Let $\epsilon>0$. I already proved that $L = \lim a_n$. Then, since $x^2$ is continuous, $L^2 = \lim a_n^2$. Then there is $n_0$ such that $n>n_0$ implies
$|a_n^2 – L^2|<\frac{\epsilon}{2}$ and $a_n^2$ is convergent then limited by $M$.
If I can say that $\lim a_n^2 = 0$, then (I think) I'm done, since:
$0\leq\displaystyle\left|\sum_{k=1}^{n}\dfrac{a_k^2}{n^2}\right|=\sum_{k=1}^{n}\dfrac{a_k^2}{n^2}=\sum_{k=1}^{n_0}\dfrac{a_k^2}{n^2}+\sum_{k=n_0+1}^{n}\dfrac{a_k^2}{n^2}\leq \dfrac{1}{n^2}\sum_{k=1}^{n_0}M + \dfrac{1}{n^2}\sum_{k=n_0+1}^{n}a_k^2=\dfrac{Mn_0}{n^2} + \dfrac{1}{n^2}\sum_{k=n_0+1}^{n}a_k^2<\dfrac{Mn_0}{n^2} + \dfrac{1}{n^2}\sum_{k=n_0+1}^{n}\dfrac{\epsilon}{2}=\dfrac{Mn_0}{n^2} + \dfrac{\epsilon(n-n_0)}{2n^2}<\dfrac{\epsilon}{2}+\dfrac{\epsilon}{2}=\epsilon$
Where I choosed $n_1>n_0$ such that $n>n_1$ implies $\dfrac{Mn_0}{n^2}<\dfrac{\epsilon}{2}$
But how can I prove $\lim a_n^2=0$, if it is true? I think $\lim \dfrac{a_n}{n}=0$ may imply that, but I also think this hypothesis is very odd, since $\lim \dfrac{a_1+…+a_n}{n} = \lim an = L$, so $\lim \dfrac{a_n}{n} = 0$ should be an obvious consequence…
Best Answer
You started out correctly.
To finish, since $a_k/k \to 0$ note that there exists $n_0$ such that $0 < a_k < k \epsilon \leqslant n \epsilon$ if $n \geqslant k > n_0$, and
$$0 \leqslant \frac{1}{n^2}\sum_{k=1}^{n}a_k^2= \frac{1}{n^2}\sum_{k=1}^{n_0}a_k^2 + \frac{1}{n^2}\sum_{k=n_0+1}^{n}a_k^2 \leqslant \frac{1}{n^2}\sum_{k=1}^{n_0}a_k^2 + \frac{n\epsilon}{n^2}\sum_{k=n_0+1}^{n}a_k $$
(The last inequality follows because $0 < a_k < n\epsilon$ implies $ n\epsilon a_k < a_k^2$ for $k > n_0$.)

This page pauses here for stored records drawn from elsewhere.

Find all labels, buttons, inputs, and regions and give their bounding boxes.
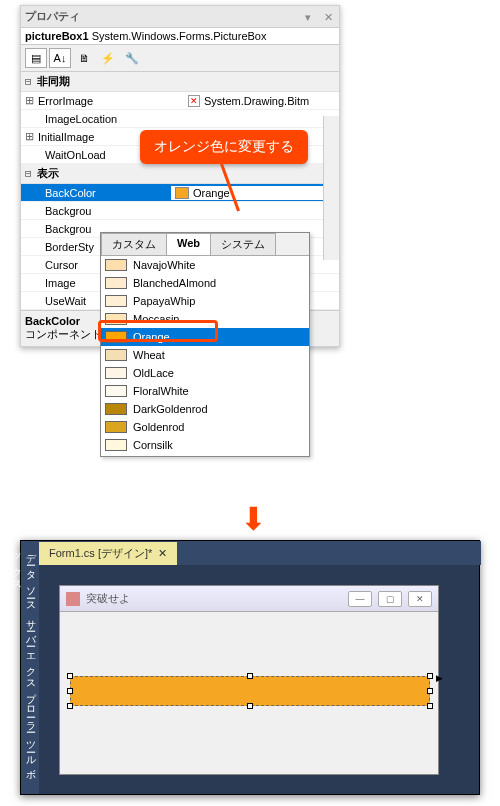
color-item[interactable]: Goldenrod xyxy=(101,418,309,436)
color-swatch xyxy=(105,277,127,289)
color-picker-dropdown: カスタム Web システム NavajoWhiteBlanchedAlmondP… xyxy=(100,232,310,457)
color-swatch xyxy=(105,295,127,307)
color-item[interactable]: Orange xyxy=(101,328,309,346)
color-swatch xyxy=(105,313,127,325)
color-item[interactable]: Wheat xyxy=(101,346,309,364)
document-tab[interactable]: Form1.cs [デザイン]* ✕ xyxy=(39,542,177,565)
error-icon: ✕ xyxy=(188,95,200,107)
design-surface[interactable]: 突破せよ — ▢ ✕ ▶ xyxy=(39,565,479,794)
panel-titlebar: プロパティ ▾ ✕ xyxy=(21,6,339,28)
property-pages-button[interactable]: 🔧 xyxy=(121,48,143,68)
color-swatch xyxy=(105,331,127,343)
close-button[interactable]: ✕ xyxy=(408,591,432,607)
color-swatch xyxy=(105,439,127,451)
panel-title: プロパティ xyxy=(25,9,295,24)
vertical-tab-strip[interactable]: データ ソース サーバー エクスプローラー ツールボックス xyxy=(21,541,39,794)
color-item[interactable]: Cornsilk xyxy=(101,436,309,454)
picturebox-control[interactable]: ▶ xyxy=(70,676,430,706)
form-icon xyxy=(66,592,80,606)
callout-annotation: オレンジ色に変更する xyxy=(140,130,308,164)
color-item[interactable]: DarkGoldenrod xyxy=(101,400,309,418)
color-swatch xyxy=(105,403,127,415)
close-icon[interactable]: ✕ xyxy=(321,10,335,24)
categorized-button[interactable]: ▤ xyxy=(25,48,47,68)
flow-arrow-icon: ⬇ xyxy=(240,500,267,538)
color-swatch xyxy=(105,421,127,433)
tab-custom[interactable]: カスタム xyxy=(101,233,167,255)
alphabetical-button[interactable]: A↓ xyxy=(49,48,71,68)
color-item[interactable]: Moccasin xyxy=(101,310,309,328)
designer-window: データ ソース サーバー エクスプローラー ツールボックス Form1.cs [… xyxy=(20,540,480,795)
color-list[interactable]: NavajoWhiteBlanchedAlmondPapayaWhipMocca… xyxy=(101,256,309,456)
object-selector[interactable]: pictureBox1 System.Windows.Forms.Picture… xyxy=(21,28,339,45)
group-display[interactable]: ⊟表示 xyxy=(21,164,339,184)
smart-tag-icon[interactable]: ▶ xyxy=(436,673,443,683)
tab-system[interactable]: システム xyxy=(210,233,276,255)
properties-toolbar: ▤ A↓ 🗎 ⚡ 🔧 xyxy=(21,45,339,72)
color-swatch xyxy=(105,349,127,361)
tab-close-icon[interactable]: ✕ xyxy=(158,547,167,560)
properties-button[interactable]: 🗎 xyxy=(73,48,95,68)
form-titlebar: 突破せよ — ▢ ✕ xyxy=(60,586,438,612)
document-tab-strip: Form1.cs [デザイン]* ✕ xyxy=(39,541,481,565)
minimize-button[interactable]: — xyxy=(348,591,372,607)
color-item[interactable]: Gold xyxy=(101,454,309,456)
color-item[interactable]: OldLace xyxy=(101,364,309,382)
color-item[interactable]: FloralWhite xyxy=(101,382,309,400)
color-item[interactable]: BlanchedAlmond xyxy=(101,274,309,292)
prop-imagelocation[interactable]: ImageLocation xyxy=(21,110,339,128)
pin-icon[interactable]: ▾ xyxy=(301,10,315,24)
prop-backgroundimage[interactable]: Backgrou xyxy=(21,202,339,220)
form-preview[interactable]: 突破せよ — ▢ ✕ ▶ xyxy=(59,585,439,775)
tab-web[interactable]: Web xyxy=(166,233,211,255)
color-swatch xyxy=(175,187,189,199)
color-item[interactable]: PapayaWhip xyxy=(101,292,309,310)
color-swatch xyxy=(105,367,127,379)
prop-errorimage[interactable]: ⊞ErrorImage✕System.Drawing.Bitm xyxy=(21,92,339,110)
color-item[interactable]: NavajoWhite xyxy=(101,256,309,274)
group-async[interactable]: ⊟非同期 xyxy=(21,72,339,92)
prop-backcolor[interactable]: BackColor Orange⌄ xyxy=(21,184,339,202)
events-button[interactable]: ⚡ xyxy=(97,48,119,68)
maximize-button[interactable]: ▢ xyxy=(378,591,402,607)
scrollbar[interactable] xyxy=(323,116,339,260)
color-swatch xyxy=(105,385,127,397)
color-tabs: カスタム Web システム xyxy=(101,233,309,256)
color-swatch xyxy=(105,259,127,271)
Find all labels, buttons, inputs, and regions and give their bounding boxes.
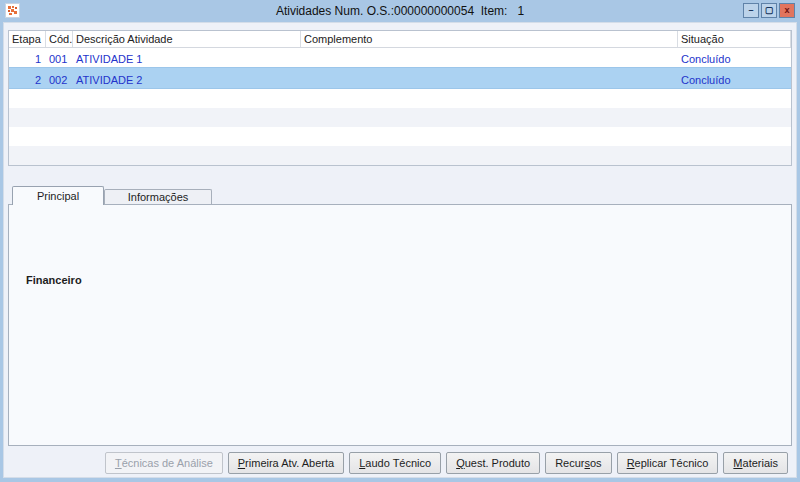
button-text: eplicar Técnico xyxy=(635,457,709,469)
titlebar[interactable]: Atividades Num. O.S.:000000000054 Item: … xyxy=(0,0,800,22)
cell-complemento xyxy=(301,56,678,59)
tecnicas-de-analise-button[interactable]: Técnicas de Análise xyxy=(105,452,223,474)
tab-panel xyxy=(8,204,792,446)
empty-row xyxy=(9,146,791,165)
empty-row xyxy=(9,127,791,146)
button-accesskey: M xyxy=(733,457,742,469)
button-text: Recur xyxy=(555,457,584,469)
cell-situacao: Concluído xyxy=(678,50,791,65)
button-text: rimeira Atv. Aberta xyxy=(245,457,334,469)
cell-cod: 001 xyxy=(46,50,73,65)
cell-etapa: 2 xyxy=(9,71,46,86)
table-row[interactable]: 2 002 ATIVIDADE 2 Concluído xyxy=(9,67,791,89)
quest-produto-button[interactable]: Quest. Produto xyxy=(446,452,540,474)
primeira-atv-aberta-button[interactable]: Primeira Atv. Aberta xyxy=(228,452,344,474)
cell-cod: 002 xyxy=(46,71,73,86)
cell-etapa: 1 xyxy=(9,50,46,65)
minimize-button[interactable]: – xyxy=(743,3,759,18)
replicar-tecnico-button[interactable]: Replicar Técnico xyxy=(617,452,719,474)
tab-informacoes-adicionais[interactable]: Informações adicionais xyxy=(104,189,212,204)
button-accesskey: T xyxy=(115,457,122,469)
empty-row xyxy=(9,89,791,108)
button-text: ateriais xyxy=(743,457,778,469)
window: Atividades Num. O.S.:000000000054 Item: … xyxy=(0,0,800,482)
window-title: Atividades Num. O.S.:000000000054 Item: … xyxy=(0,4,800,18)
button-text: os xyxy=(590,457,602,469)
column-header-descricao[interactable]: Descrição Atividade xyxy=(73,31,301,47)
button-text: audo Técnico xyxy=(365,457,431,469)
button-accesskey: Q xyxy=(456,457,465,469)
tab-principal[interactable]: Principal xyxy=(12,186,104,205)
window-controls: – ▢ x xyxy=(743,3,795,18)
table-row[interactable]: 1 001 ATIVIDADE 1 Concluído xyxy=(9,48,791,67)
materiais-button[interactable]: Materiais xyxy=(723,452,788,474)
recursos-button[interactable]: Recursos xyxy=(545,452,611,474)
button-accesskey: R xyxy=(627,457,635,469)
cell-descricao: ATIVIDADE 2 xyxy=(73,71,301,86)
table-header: Etapa Cód. Descrição Atividade Complemen… xyxy=(9,31,791,48)
column-header-complemento[interactable]: Complemento xyxy=(301,31,678,47)
column-header-situacao[interactable]: Situação xyxy=(678,31,791,47)
maximize-button[interactable]: ▢ xyxy=(761,3,777,18)
button-accesskey: P xyxy=(238,457,245,469)
button-bar: Técnicas de Análise Primeira Atv. Aberta… xyxy=(105,452,788,474)
button-text: uest. Produto xyxy=(465,457,530,469)
financeiro-title: Financeiro xyxy=(22,274,86,286)
activities-table: Etapa Cód. Descrição Atividade Complemen… xyxy=(8,30,792,166)
cell-situacao: Concluído xyxy=(678,71,791,86)
close-button[interactable]: x xyxy=(779,3,795,18)
laudo-tecnico-button[interactable]: Laudo Técnico xyxy=(349,452,441,474)
cell-descricao: ATIVIDADE 1 xyxy=(73,50,301,65)
column-header-etapa[interactable]: Etapa xyxy=(9,31,46,47)
empty-row xyxy=(9,108,791,127)
cell-complemento xyxy=(301,77,678,80)
button-text: écnicas de Análise xyxy=(122,457,213,469)
column-header-cod[interactable]: Cód. xyxy=(46,31,73,47)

Thus, for any $\epsilon > 0$ we have
$$0 \leqslant \liminf \frac{1}{n^2}\sum_{k=1}^{n}a_k^2 \leqslant \limsup \frac{1}{n^2}\sum_{k=1}^{n}a_k^2 < \epsilon \lim_{n \to \infty} \frac{1}{n} \sum_{k=1}^na_k = \epsilon L,$$
which implies
$$\lim_{n \to \infty} \frac{1}{n^2} \sum_{k=1}^na_k^2 = 0$$